5.1 En définitive, l'appel, mal fondé, doit être rejeté et le jugement attaqué être confirmé.
5.2 Vu l’issue de l’appel, les frais judiciaires de deuxième instance, arrêtés à 6'138 fr. (art. 62 al. 1 TFJC [tarif des frais judiciaires civils du 28 septembre 2010 ; BLV 270.11.5]), seront mis à la charge de l’appelante, qui succombe (art. 106 al. 1 CPC).
5.3 Il n’y a pas lieu à l’allocation de dépens de deuxième instance dès lors que les intimés n’ont pas été invités à se déterminer (art. 312 al. 1 in fine CPC).

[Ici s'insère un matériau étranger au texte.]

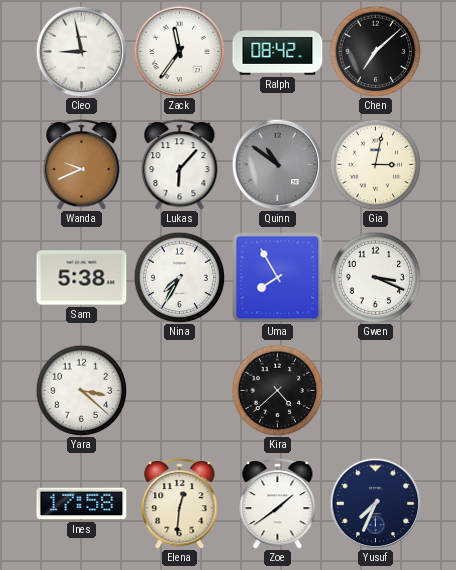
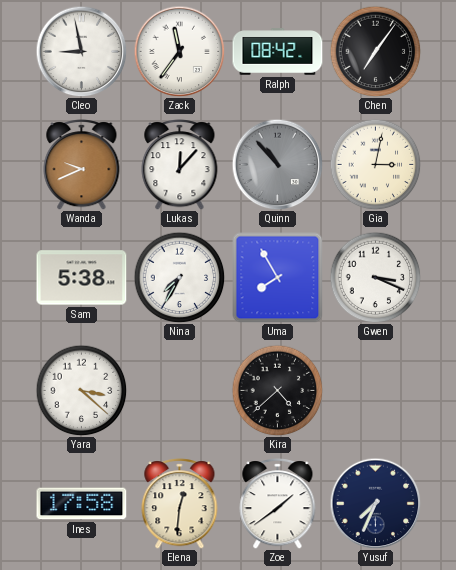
Chen: 7:08 -> 7:06
Lukas: 6:07 -> 12:07
Quinn: 10:51 -> 10:53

Par ces motifs, la Cour d’appel civile prononce :
I. L’appel est rejeté.
II. Le jugement est confirmé.
III. Les frais judiciaires de deuxième instance, arrêtés à 6'138 fr. (six mille cent trente-huit francs), sont mis à la charge de l’appelante Z.________.
IV. L’arrêt est exécutoire.
La présidente : La greffière :
Du
Le présent arrêt, dont la rédaction a été approuvée à huis clos, est notifié à :
‑ Me François Chanson (pour Z.), ‑ Me Laurent Kohli (pour J. et F.________),
et communiqué, par l'envoi de photocopies, à :
‑ Madame la Présidente de la Chambre patrimoniale cantonale.
La Cour d’appel civile considère que la valeur litigieuse est supérieure à 30'000 francs.
Le présent arrêt peut faire l'objet d'un recours en matière civile devant le Tribunal fédéral au sens des art. 72 ss LTF (loi du 17 juin 2005 sur le Tribunal fédéral – RS 173.110), le cas échéant d'un recours constitutionnel subsidiaire au sens des art. 113 ss LTF. Dans les affaires pécuniaires, le recours en matière civile n'est recevable que si la valeur litigieuse s'élève au moins à 15'000 fr. en matière de droit du travail et de droit du bail à loyer, à 30'000 fr. dans les autres cas, à moins que la contestation ne soulève une question juridique de principe (art. 74 LTF). Ces recours doivent être déposés devant le Tribunal fédéral dans les trente jours qui suivent la présente notification (art. 100 al. 1 LTF).